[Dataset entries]
-.-.-
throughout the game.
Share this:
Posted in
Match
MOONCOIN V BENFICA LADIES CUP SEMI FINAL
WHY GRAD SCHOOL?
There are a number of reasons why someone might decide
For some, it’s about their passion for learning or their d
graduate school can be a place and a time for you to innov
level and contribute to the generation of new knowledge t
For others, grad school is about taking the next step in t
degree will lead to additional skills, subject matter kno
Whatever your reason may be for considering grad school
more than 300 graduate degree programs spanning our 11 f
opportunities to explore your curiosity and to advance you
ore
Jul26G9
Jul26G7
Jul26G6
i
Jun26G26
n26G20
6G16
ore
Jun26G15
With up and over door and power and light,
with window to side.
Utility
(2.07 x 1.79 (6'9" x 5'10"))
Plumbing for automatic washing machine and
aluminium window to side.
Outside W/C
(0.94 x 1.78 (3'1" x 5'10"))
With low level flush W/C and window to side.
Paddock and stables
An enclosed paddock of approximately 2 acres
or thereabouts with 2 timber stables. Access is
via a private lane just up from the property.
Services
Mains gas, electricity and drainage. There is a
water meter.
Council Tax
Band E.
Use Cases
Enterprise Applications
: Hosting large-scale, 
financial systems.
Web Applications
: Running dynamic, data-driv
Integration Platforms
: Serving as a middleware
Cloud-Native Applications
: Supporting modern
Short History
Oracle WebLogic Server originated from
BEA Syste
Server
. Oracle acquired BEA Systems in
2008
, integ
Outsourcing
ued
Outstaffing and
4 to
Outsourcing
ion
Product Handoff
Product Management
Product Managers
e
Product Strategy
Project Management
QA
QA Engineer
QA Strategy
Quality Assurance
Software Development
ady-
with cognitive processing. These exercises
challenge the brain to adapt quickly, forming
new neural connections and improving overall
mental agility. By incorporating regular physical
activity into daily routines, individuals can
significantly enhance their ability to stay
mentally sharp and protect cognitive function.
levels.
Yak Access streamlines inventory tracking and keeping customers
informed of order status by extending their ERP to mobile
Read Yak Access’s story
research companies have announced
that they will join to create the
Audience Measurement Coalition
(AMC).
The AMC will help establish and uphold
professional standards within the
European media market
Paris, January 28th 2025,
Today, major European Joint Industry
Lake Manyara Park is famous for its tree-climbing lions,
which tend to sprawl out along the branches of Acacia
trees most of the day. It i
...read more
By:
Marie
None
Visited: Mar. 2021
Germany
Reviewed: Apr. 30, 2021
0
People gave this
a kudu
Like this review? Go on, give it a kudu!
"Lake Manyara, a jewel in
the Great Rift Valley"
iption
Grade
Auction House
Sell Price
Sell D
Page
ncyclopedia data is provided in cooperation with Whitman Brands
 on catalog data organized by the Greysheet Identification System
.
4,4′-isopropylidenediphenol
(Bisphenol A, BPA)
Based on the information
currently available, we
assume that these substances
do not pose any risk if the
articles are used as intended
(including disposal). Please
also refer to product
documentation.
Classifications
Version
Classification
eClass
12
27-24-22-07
-.-.-
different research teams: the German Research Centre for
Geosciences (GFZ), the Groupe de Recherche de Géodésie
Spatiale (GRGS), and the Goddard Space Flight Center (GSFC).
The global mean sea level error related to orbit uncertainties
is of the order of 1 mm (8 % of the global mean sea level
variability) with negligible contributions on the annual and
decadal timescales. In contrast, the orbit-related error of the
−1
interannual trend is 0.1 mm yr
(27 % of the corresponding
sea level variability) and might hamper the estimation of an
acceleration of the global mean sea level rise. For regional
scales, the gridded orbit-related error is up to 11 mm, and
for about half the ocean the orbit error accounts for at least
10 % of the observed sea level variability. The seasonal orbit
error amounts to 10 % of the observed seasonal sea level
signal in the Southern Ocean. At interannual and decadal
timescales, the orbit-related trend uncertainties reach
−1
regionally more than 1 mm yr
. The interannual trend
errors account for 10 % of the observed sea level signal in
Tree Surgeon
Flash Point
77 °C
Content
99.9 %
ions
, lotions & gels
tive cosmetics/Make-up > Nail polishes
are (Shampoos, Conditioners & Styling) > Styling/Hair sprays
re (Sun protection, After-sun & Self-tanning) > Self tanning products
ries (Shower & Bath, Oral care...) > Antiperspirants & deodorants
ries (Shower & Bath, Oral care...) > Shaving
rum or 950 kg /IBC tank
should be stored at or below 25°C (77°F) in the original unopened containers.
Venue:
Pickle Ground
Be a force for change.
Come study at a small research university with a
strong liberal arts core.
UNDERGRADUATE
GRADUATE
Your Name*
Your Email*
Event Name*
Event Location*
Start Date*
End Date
-.-.-
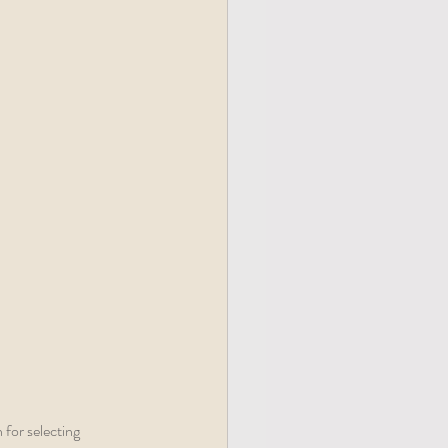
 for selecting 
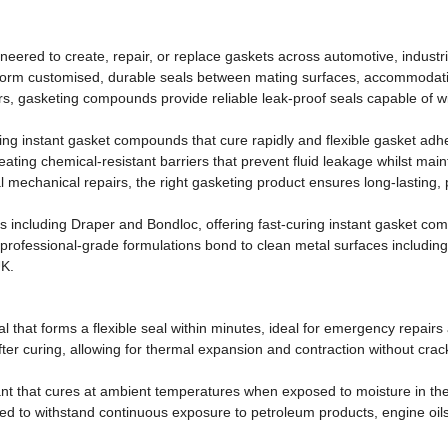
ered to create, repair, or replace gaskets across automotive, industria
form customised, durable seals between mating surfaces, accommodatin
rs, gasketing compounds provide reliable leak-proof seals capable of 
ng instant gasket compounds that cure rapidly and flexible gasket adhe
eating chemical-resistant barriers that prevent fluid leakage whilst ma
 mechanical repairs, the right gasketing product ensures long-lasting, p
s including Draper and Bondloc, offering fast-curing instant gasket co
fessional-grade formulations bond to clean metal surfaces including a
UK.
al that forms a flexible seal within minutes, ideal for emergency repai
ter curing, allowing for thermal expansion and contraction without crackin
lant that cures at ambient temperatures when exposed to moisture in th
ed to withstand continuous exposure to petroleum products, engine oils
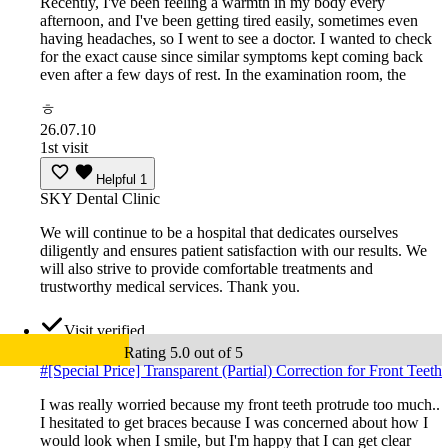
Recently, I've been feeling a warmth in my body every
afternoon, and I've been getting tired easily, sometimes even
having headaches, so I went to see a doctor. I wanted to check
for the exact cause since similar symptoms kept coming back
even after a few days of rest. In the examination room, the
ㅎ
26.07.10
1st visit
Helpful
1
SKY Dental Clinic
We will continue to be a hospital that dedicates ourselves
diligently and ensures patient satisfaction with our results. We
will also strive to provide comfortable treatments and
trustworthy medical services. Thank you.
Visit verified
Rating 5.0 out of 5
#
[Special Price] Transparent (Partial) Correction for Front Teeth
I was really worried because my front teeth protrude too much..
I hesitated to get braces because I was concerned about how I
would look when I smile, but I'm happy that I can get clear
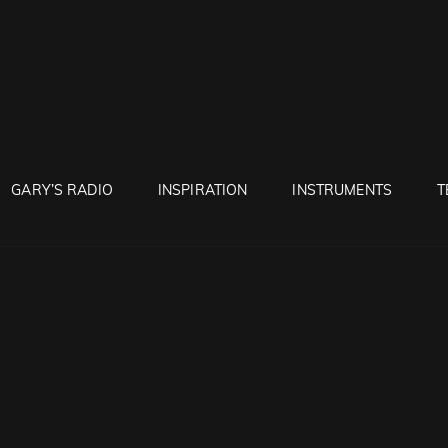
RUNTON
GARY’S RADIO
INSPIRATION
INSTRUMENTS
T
-.-.-
### Required work
Each line above with the string "orbit" should be reported in full.

### Result of this task
The global mean sea level error related to orbit uncertainties
decadal timescales. In contrast, the orbit-related error of the
scales, the gridded orbit-related error is up to 11 mm, and
for about half the ocean the orbit error accounts for at least
10 % of the observed sea level variability. The seasonal orbit
timescales, the orbit-related trend uncertainties reach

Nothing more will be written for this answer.